Celebrated athlete Diana Nyad, who famously completed a Cuba-to-Florida swim without a shark tank in her late mid-60s, has spoken openly about the sexual abuse she experienced as a teen before. But responding to the outpouring of women sharing their stories under the auspices of #MeToo since the dam broke about serial sexual abusers like Harvey Weinstein, James Toback, and Kevin Spacey, Nyad penned a heartrending piece about the molestation she faced under her coach, the man who was supposed to be her mentor, for The New York Times.
While Nyad retold her personal story with complete candor, she also touched on universal experiences for so many young women and men who've been abused and who carry that through their lives.
"Here I was, a strong-willed young athlete. There he was, a charismatic pillar of the community," Nyad wrote. "But I'm the one who, all these many years later, at the age of 68, no matter how happy and together I may be, continues to deal with the rage and the shame that comes with being silenced."
A 2014 inductee to the National Gay and Lesbian Sports Hall of Fame, Nyad spoke with Out at length in 2012 about channeling the rage that stemmed from abuse at the hands of the man who began coaching her when she was 10 and who began molesting her when she was 14 into her swimming.

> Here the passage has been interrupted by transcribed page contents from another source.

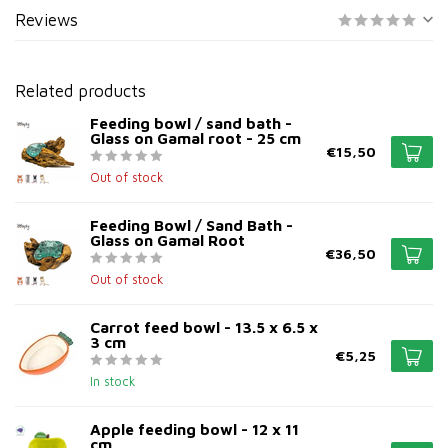
Reviews
Related products
Feeding bowl / sand bath -
Glass on Gamal root - 25 cm
€15,50
Out of stock
Feeding Bowl / Sand Bath -
Glass on Gamal Root
€36,50
Out of stock
Carrot feed bowl - 13.5 x 6.5 x
3 cm
€5,25
In stock
Apple feeding bowl - 12 x 11
cm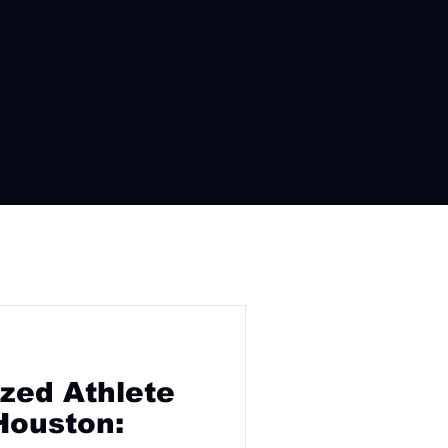
zed Athlete
Houston: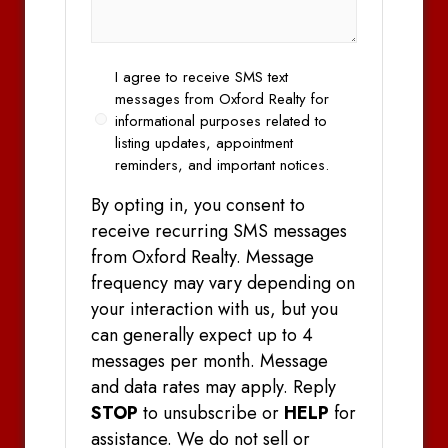
Opt
I agree to receive SMS text
In
messages from Oxford Realty for
informational purposes related to
listing updates, appointment
reminders, and important notices.
By opting in, you consent to
receive recurring SMS messages
from Oxford Realty. Message
frequency may vary depending on
your interaction with us, but you
can generally expect up to 4
messages per month. Message
and data rates may apply. Reply
STOP
to unsubscribe or
HELP
for
assistance. We do not sell or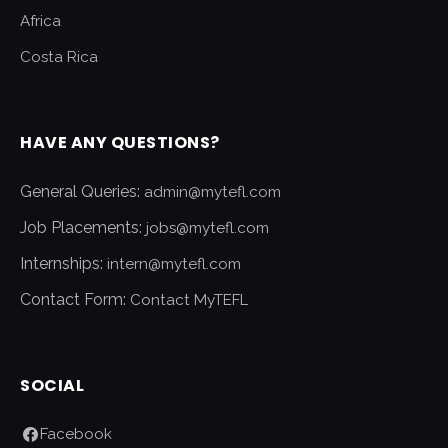
Africa
Costa Rica
HAVE ANY QUESTIONS?
General Queries:
admin@mytefl.com
Job Placements:
jobs@mytefl.com
Internships:
intern@mytefl.com
Contact Form:
Contact MyTEFL
SOCIAL
Facebook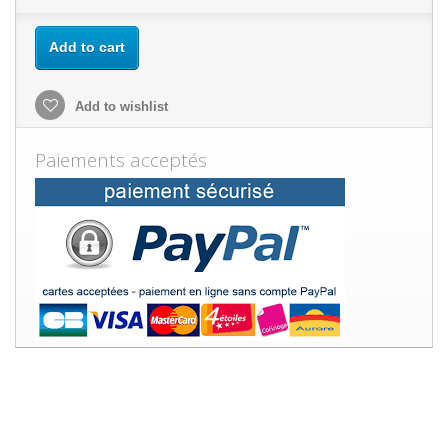
Add to cart
Add to wishlist
Paiements acceptés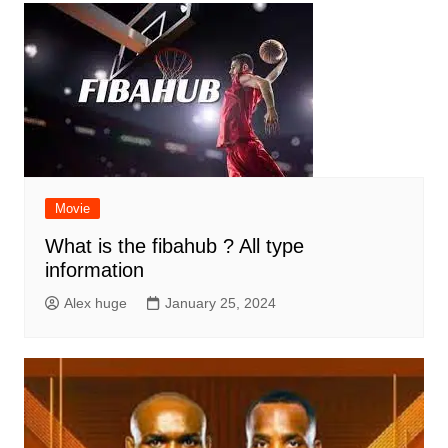
Movie
What is the fibahub ? All type
information
Alex huge
January 25, 2024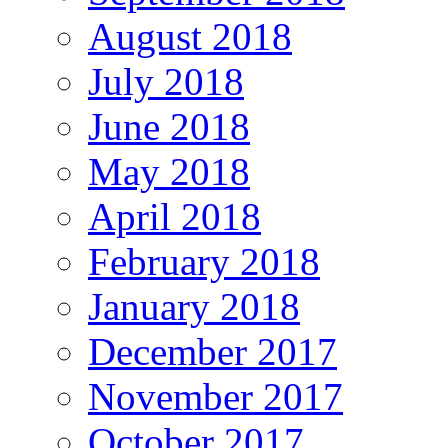
August 2018
July 2018
June 2018
May 2018
April 2018
February 2018
January 2018
December 2017
November 2017
October 2017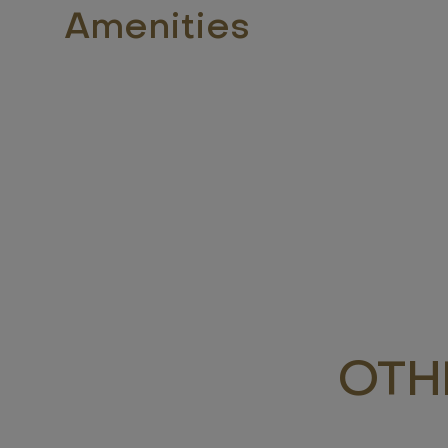
Amenities
OTH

Nyad wrote matter-of-factly in the Times about the initial incident of abuse that occurred at her coach's house while his wife and kids were home:
"Out of nowhere, he was on top of me. He yanked my suit down. He grabbed at and drooled onto my breasts. He hyperventilated and moaned. I didn't breathe for perhaps two full minutes, my body locked in an impenetrable flex. My arms trembled, pinned to my sides. He pleaded with me to open my legs, but they were pressed hard together. If breath gives us force, that day I could feel the strength in my body from the polar opposite -- from not breathing. He ejaculated on my stomach, my athletic torso I was so proud of now suddenly violated with this strange and foul stuff."
The abuse continued for four years until she and a friend discovered they'd suffered similar experiences under the predator. Later, they found there were more girls he'd assaulted. She wrote that he was fired and that when school administrators asked if she and the other girls wanted anything more to happen beyond his being firing (like pressing charges), they declined. The predator went on to coach young women at a nearby university.
Nyad also wrote of the relief she felt when she first broke the silence around her abuse, something the #MeToo movement has offered on a global scale.
"Those who have found a platform to speak, and to be heard, within recent weeks have most likely forged unexpected connections as a result," Nyad wrote. Whenever I mention my case in front of a live audience, invariably women come up to me afterward and let me know that they too are survivors."
Finally, Nyad addressed that despite her strength and accomplishments she was forever changed by the actions of her predator, something that all survivors know too well.
"All the while, the trauma has lodged in an obscure corner of my soul," Nyad wrote. "I refuse to believe it's a lifelong imprint, yet, with age 70 in clear view, I admit to wondering whether I will ever entirely heal that young girl who was pinned down."